Saved entries
------------------------------------------------

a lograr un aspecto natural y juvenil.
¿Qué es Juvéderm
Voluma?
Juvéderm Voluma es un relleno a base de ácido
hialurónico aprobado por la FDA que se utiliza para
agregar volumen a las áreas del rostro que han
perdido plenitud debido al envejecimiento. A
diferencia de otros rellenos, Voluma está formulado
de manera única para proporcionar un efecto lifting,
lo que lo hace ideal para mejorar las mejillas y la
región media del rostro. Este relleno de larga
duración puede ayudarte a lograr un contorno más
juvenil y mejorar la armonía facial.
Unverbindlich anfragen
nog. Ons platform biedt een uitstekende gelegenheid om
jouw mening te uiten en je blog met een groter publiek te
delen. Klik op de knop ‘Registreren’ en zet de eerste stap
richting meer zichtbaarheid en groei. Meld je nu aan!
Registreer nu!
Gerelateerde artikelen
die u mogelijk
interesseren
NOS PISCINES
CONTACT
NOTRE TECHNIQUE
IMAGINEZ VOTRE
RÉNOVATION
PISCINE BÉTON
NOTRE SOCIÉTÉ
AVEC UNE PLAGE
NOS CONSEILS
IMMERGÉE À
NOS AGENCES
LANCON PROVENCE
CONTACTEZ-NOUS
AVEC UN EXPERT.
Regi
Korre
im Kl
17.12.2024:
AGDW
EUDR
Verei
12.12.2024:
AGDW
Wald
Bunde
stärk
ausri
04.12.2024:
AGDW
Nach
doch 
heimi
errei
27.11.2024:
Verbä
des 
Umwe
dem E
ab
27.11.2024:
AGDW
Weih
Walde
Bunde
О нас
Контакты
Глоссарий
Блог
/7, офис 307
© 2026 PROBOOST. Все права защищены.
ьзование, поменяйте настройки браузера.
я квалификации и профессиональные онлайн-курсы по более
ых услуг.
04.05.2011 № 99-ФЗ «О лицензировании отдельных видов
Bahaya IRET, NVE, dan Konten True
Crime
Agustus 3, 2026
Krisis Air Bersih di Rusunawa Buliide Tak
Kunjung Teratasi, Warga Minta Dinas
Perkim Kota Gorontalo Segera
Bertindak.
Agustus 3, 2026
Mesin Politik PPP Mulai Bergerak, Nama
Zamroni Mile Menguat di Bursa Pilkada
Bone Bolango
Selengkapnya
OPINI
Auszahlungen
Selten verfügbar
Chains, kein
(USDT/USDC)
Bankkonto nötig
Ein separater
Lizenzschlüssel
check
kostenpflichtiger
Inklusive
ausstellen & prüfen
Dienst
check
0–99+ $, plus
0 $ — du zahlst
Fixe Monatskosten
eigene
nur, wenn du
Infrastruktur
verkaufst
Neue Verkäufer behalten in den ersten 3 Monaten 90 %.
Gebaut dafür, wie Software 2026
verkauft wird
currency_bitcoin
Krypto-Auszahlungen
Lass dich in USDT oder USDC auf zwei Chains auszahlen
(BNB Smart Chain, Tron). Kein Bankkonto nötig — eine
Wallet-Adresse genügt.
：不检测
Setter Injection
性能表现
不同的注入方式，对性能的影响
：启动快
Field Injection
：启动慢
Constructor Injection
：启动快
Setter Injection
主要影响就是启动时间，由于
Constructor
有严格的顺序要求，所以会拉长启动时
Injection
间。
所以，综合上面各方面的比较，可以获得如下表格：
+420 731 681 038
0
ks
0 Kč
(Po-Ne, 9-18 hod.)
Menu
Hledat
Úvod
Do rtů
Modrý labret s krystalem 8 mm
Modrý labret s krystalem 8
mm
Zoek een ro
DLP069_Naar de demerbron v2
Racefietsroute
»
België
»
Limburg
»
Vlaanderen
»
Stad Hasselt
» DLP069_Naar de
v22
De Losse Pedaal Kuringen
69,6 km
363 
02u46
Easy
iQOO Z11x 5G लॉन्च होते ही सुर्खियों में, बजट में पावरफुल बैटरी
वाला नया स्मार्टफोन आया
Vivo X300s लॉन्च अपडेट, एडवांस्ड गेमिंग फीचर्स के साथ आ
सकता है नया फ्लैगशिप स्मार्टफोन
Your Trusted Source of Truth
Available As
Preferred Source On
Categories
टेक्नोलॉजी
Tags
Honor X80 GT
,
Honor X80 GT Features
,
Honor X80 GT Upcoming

------------------------------------------------

For every line above with the word "Injection" in it, make a copy.

▶ **Answer for this exercise**
Setter Injection
Field Injection
Constructor Injection
Setter Injection
Injection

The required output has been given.